**Brief**
Repeat the listing that follows exactly. Pictures are not part of the copy.

**Records**

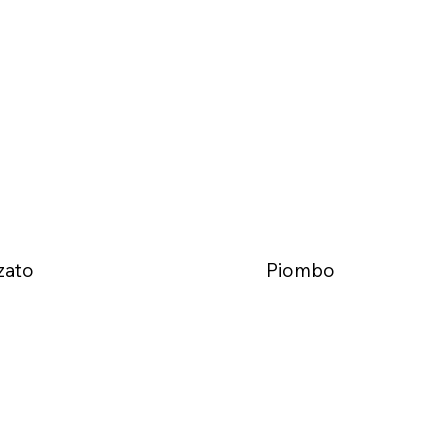
zato
Piombo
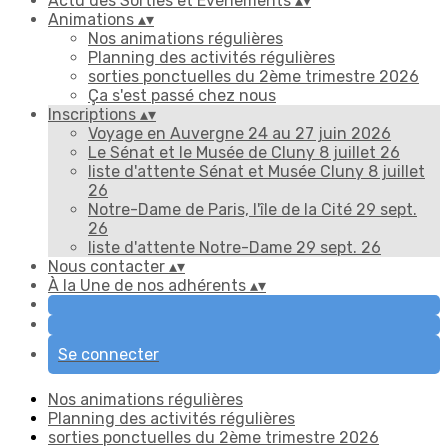
Actu des Sorties et Évènements
▴
▾
Animations
▴
▾
Nos animations régulières
Planning des activités régulières
sorties ponctuelles du 2ème trimestre 2026
Ça s'est passé chez nous
Inscriptions
▴
▾
Voyage en Auvergne 24 au 27 juin 2026
Le Sénat et le Musée de Cluny 8 juillet 26
liste d'attente Sénat et Musée Cluny 8 juillet
26
Notre-Dame de Paris, l'île de la Cité 29 sept.
26
liste d'attente Notre-Dame 29 sept. 26
Nous contacter
▴
▾
À la Une de nos adhérents
▴
▾
Se connecter
Nos animations régulières
Planning des activités régulières
sorties ponctuelles du 2ème trimestre 2026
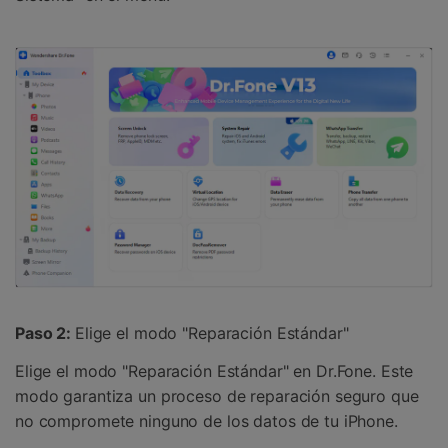
Paso 2:
Elige el modo "Reparación Estándar"
Elige el modo "Reparación Estándar" en Dr.Fone. Este
modo garantiza un proceso de reparación seguro que
no compromete ninguno de los datos de tu iPhone.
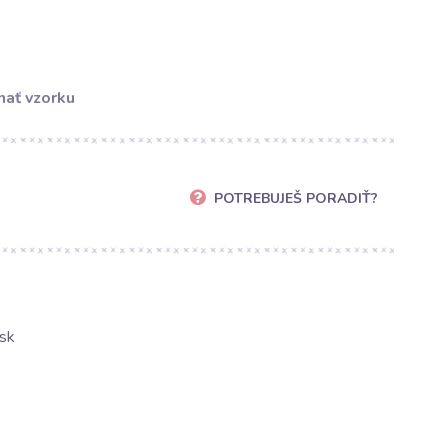
ať vzorku
POTREBUJEŠ PORADIŤ?
sk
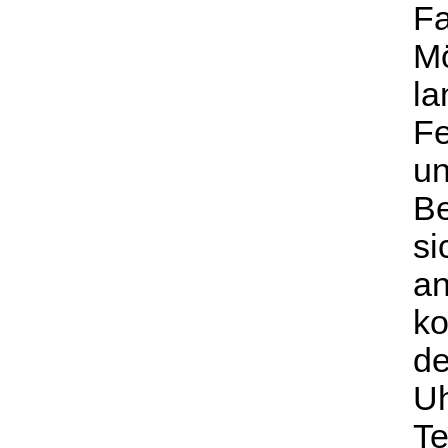
Fa
Mö
la
Fe
un
Be
si
an
ko
de
Uh
Te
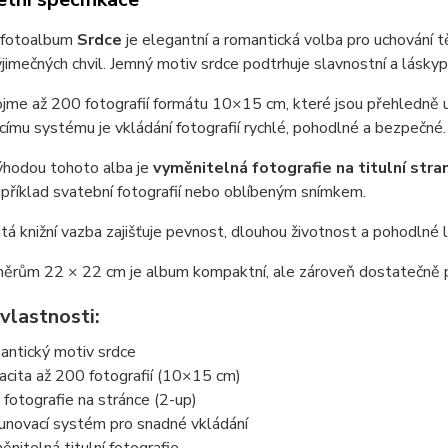
 fotoalbum
Srdce
je elegantní a romantická volba pro uchování t
ýjimečných chvil. Jemný motiv srdce podtrhuje slavnostní a lásky
me až 200 fotografií formátu 10×15 cm, které jsou přehledně us
ímu systému je vkládání fotografií rychlé, pohodlné a bezpečné.
ýhodou tohoto alba je
vyměnitelná fotografie na titulní stra
příklad svatební fotografií nebo oblíbeným snímkem.
šitá knižní vazba zajišťuje pevnost, dlouhou životnost a pohodlné 
měrům 22 × 22 cm je album kompaktní, ale zároveň dostatečně p
vlastnosti:
antický motiv srdce
acita až 200 fotografií (10×15 cm)
 fotografie na stránce (2-up)
unovací systém pro snadné vkládání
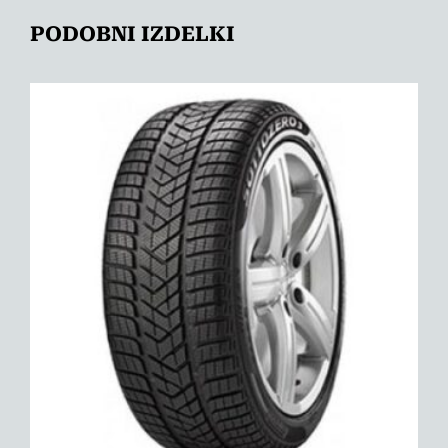
PODOBNI IZDELKI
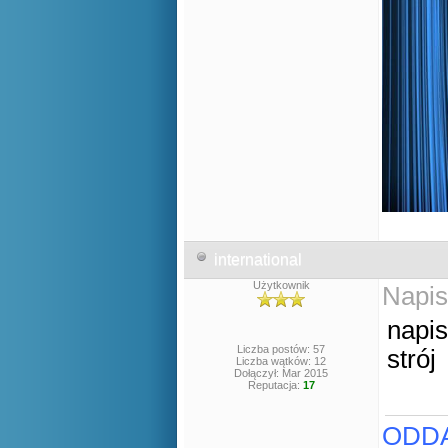
international
Użytkownik
Napis
napis
Liczba postów: 57
strój
Liczba wątków: 12
Dołączył: Mar 2015
Reputacja:
17
ODDA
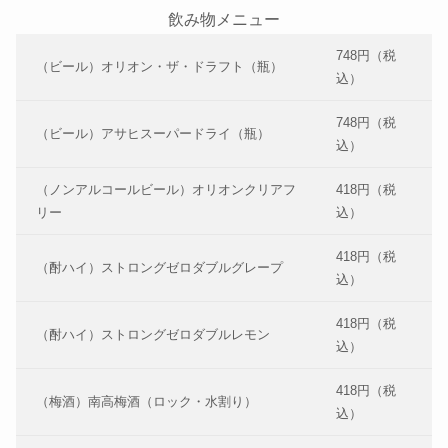
飲み物メニュー
748円（税
（ビール）オリオン・ザ・ドラフト（瓶）
込）
748円（税
（ビール）アサヒスーパードライ（瓶）
込）
（ノンアルコールビール）オリオンクリアフ
418円（税
リー
込）
418円（税
（酎ハイ）ストロングゼロダブルグレープ
込）
418円（税
（酎ハイ）ストロングゼロダブルレモン
込）
418円（税
（梅酒）南高梅酒（ロック・水割り）
込）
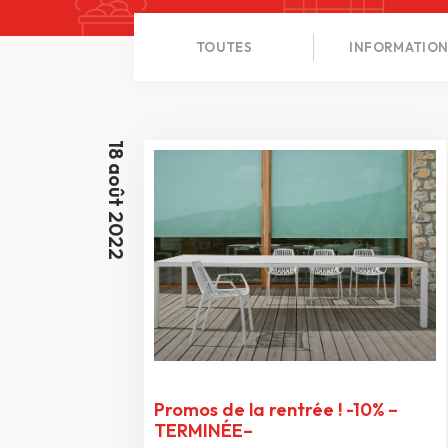
TOUTES
INFORMATIO
18 août 2022
Promos de la rentrée ! -10% –
TERMINÉE–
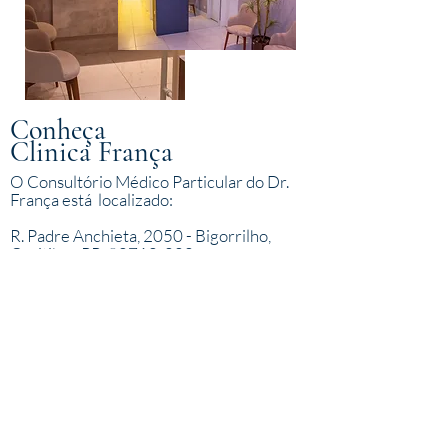
Conheça
Clinica França
O Consultório Médico Particular do Dr.
França está localizado:
R. Padre Anchieta, 2050 - Bigorrilho,
Curitiba - PR, 80710-000
ESTRUTURA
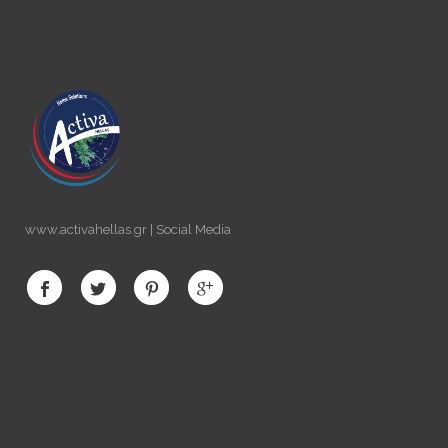
www.activahellas.gr | Social Media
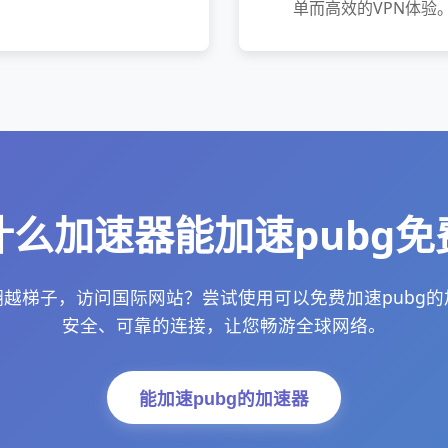
单而高效的VPN体验
什么加速器能加速pubg免
越梯子，访问国际网站？尝试使用可以免费加速pubg
安全、可靠的连接，让您畅游全球网络。
能加速pubg的加速器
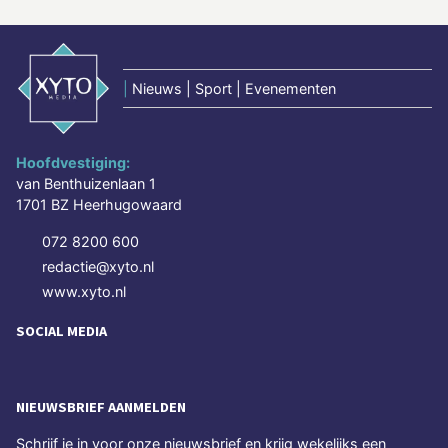
|
Nieuws | Sport | Evenementen
Hoofdvestiging:
van Benthuizenlaan 1
1701 BZ Heerhugowaard
072 8200 600
redactie@xyto.nl
www.xyto.nl
SOCIAL MEDIA
NIEUWSBRIEF AANMELDEN
Schrijf je in voor onze nieuwsbrief en krijg wekelijks een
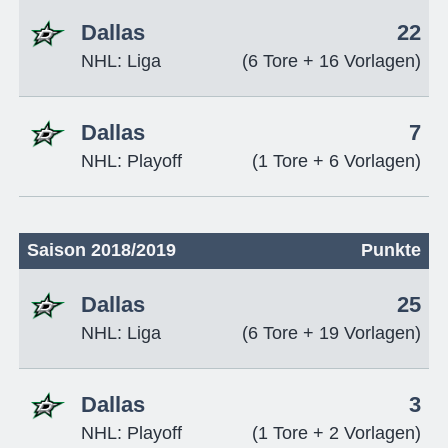
Dallas
22
NHL: Liga
(6 Tore + 16 Vorlagen)
Dallas
7
NHL: Playoff
(1 Tore + 6 Vorlagen)
Saison 2018/2019
Punkte
Dallas
25
NHL: Liga
(6 Tore + 19 Vorlagen)
Dallas
3
NHL: Playoff
(1 Tore + 2 Vorlagen)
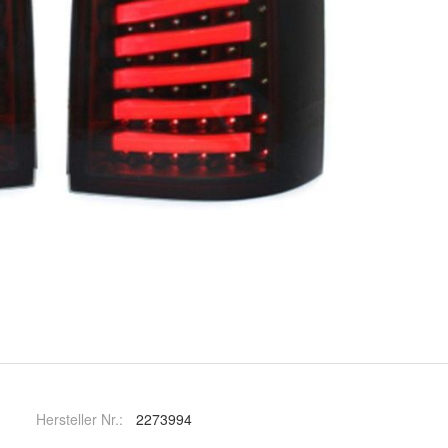
Hersteller Nr.:
2273994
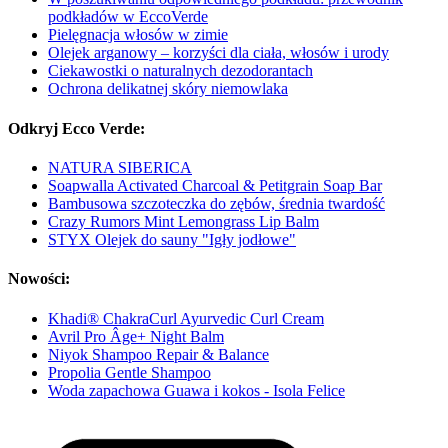
podkładów w EccoVerde
Pielęgnacja włosów w zimie
Olejek arganowy – korzyści dla ciała, włosów i urody
Ciekawostki o naturalnych dezodorantach
Ochrona delikatnej skóry niemowlaka
Odkryj Ecco Verde:
NATURA SIBERICA
Soapwalla Activated Charcoal & Petitgrain Soap Bar
Bambusowa szczoteczka do zębów, średnia twardość
Crazy Rumors Mint Lemongrass Lip Balm
STYX Olejek do sauny "Igły jodłowe"
Nowości:
Khadi® ChakraCurl Ayurvedic Curl Cream
Avril Pro Âge+ Night Balm
Niyok Shampoo Repair & Balance
Propolia Gentle Shampoo
Woda zapachowa Guawa i kokos - Isola Felice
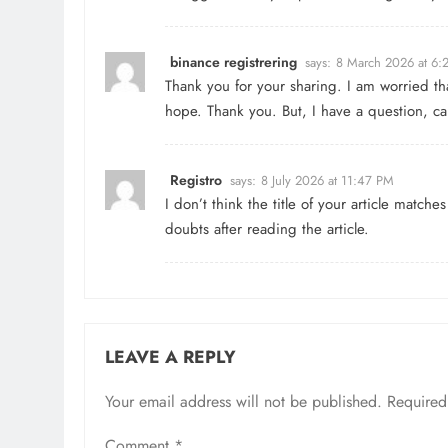
binance registrering
says:
8 March 2026 at 6:
Thank you for your sharing. I am worried that
hope. Thank you. But, I have a question, c
Registro
says:
8 July 2026 at 11:47 PM
I don’t think the title of your article match
doubts after reading the article.
LEAVE A REPLY
Your email address will not be published.
Required
Comment
*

**Solution below**
zato
Piombo
Actu des Sorties et Évènements
▴
▾
Animations
▴
▾
Nos animations régulières
Planning des activités régulières
sorties ponctuelles du 2ème trimestre 2026
Ça s'est passé chez nous
Inscriptions
▴
▾
Voyage en Auvergne 24 au 27 juin 2026
Le Sénat et le Musée de Cluny 8 juillet 26
liste d'attente Sénat et Musée Cluny 8 juillet
26
Notre-Dame de Paris, l'île de la Cité 29 sept.
26
liste d'attente Notre-Dame 29 sept. 26
Nous contacter
▴
▾
À la Une de nos adhérents
▴
▾
Se connecter
Nos animations régulières
Planning des activités régulières
sorties ponctuelles du 2ème trimestre 2026
Paso 2:
Elige el modo "Reparación Estándar"
Elige el modo "Reparación Estándar" en Dr.Fone. Este
modo garantiza un proceso de reparación seguro que
no compromete ninguno de los datos de tu iPhone.
ať vzorku
POTREBUJEŠ PORADIŤ?
sk
Fa
Mö
la
Fe
un
Be
si
an
ko
de
Uh
Te
 fotoalbum
Srdce
je elegantní a romantická volba pro uchování t
ýjimečných chvil. Jemný motiv srdce podtrhuje slavnostní a lásky
me až 200 fotografií formátu 10×15 cm, které jsou přehledně us
ímu systému je vkládání fotografií rychlé, pohodlné a bezpečné.
ýhodou tohoto alba je
vyměnitelná fotografie na titulní stra
příklad svatební fotografií nebo oblíbeným snímkem.
šitá knižní vazba zajišťuje pevnost, dlouhou životnost a pohodlné 
měrům 22 × 22 cm je album kompaktní, ale zároveň dostatečně p
vlastnosti:
antický motiv srdce
acita až 200 fotografií (10×15 cm)
 fotografie na stránce (2-up)
unovací systém pro snadné vkládání
PODOBNI IZDELKI
international
Użytkownik
Napis
napis
Liczba postów: 57
strój
Liczba wątków: 12
Dołączył: Mar 2015
Reputacja:
17
ODDA
飲み物メニュー
748円（税
（ビール）オリオン・ザ・ドラフト（瓶）
込）
748円（税
（ビール）アサヒスーパードライ（瓶）
込）
（ノンアルコールビール）オリオンクリアフ
418円（税
リー
込）
418円（税
（酎ハイ）ストロングゼロダブルグレープ
込）
418円（税
（酎ハイ）ストロングゼロダブルレモン
込）
418円（税
（梅酒）南高梅酒（ロック・水割り）
込）
TOUTES
INFORMATIO
18 août 2022
Promos de la rentrée ! -10% –
TERMINÉE–
Conheça
Clinica França
O Consultório Médico Particular do Dr.
França está localizado:
R. Padre Anchieta, 2050 - Bigorrilho,
Curitiba - PR, 80710-000
ESTRUTURA
www.activahellas.gr | Social Media
单而高效的VPN体验
什么加速器能加速pubg免
越梯子，访问国际网站？尝试使用可以免费加速pubg
安全、可靠的连接，让您畅游全球网络。
能加速pubg的加速器
|
Nieuws | Sport | Evenementen
Hoofdvestiging:
van Benthuizenlaan 1
1701 BZ Heerhugowaard
072 8200 600
redactie@xyto.nl
www.xyto.nl
SOCIAL MEDIA
NIEUWSBRIEF AANMELDEN
Schrijf je in voor onze nieuwsbrief en krijg wekelijks een
Dallas
22
NHL: Liga
(6 Tore + 16 Vorlagen)
Dallas
7
NHL: Playoff
(1 Tore + 6 Vorlagen)
Saison 2018/2019
Punkte
Dallas
25
NHL: Liga
(6 Tore + 19 Vorlagen)
Dallas
3
NHL: Playoff
(1 Tore + 2 Vorlagen)
Hersteller Nr.:
2273994
podkładów w EccoVerde
Pielęgnacja włosów w zimie
Olejek arganowy – korzyści dla ciała, włosów i urody
Ciekawostki o naturalnych dezodorantach
Ochrona delikatnej skóry niemowlaka
Odkryj Ecco Verde:
NATURA SIBERICA
Soapwalla Activated Charcoal & Petitgrain Soap Bar
Bambusowa szczoteczka do zębów, średnia twardość
Crazy Rumors Mint Lemongrass Lip Balm
STYX Olejek do sauny "Igły jodłowe"
Nowości:
Khadi® ChakraCurl Ayurvedic Curl Cream
Avril Pro Âge+ Night Balm
Niyok Shampoo Repair & Balance
Propolia Gentle Shampoo
Woda zapachowa Guawa i kokos - Isola Felice
binance registrering
says:
8 March 2026 at 6:
Thank you for your sharing. I am worried that
hope. Thank you. But, I have a question, c
Registro
says:
8 July 2026 at 11:47 PM
I don’t think the title of your article match
doubts after reading the article.
LEAVE A REPLY
Your email address will not be published.
Required
Comment
*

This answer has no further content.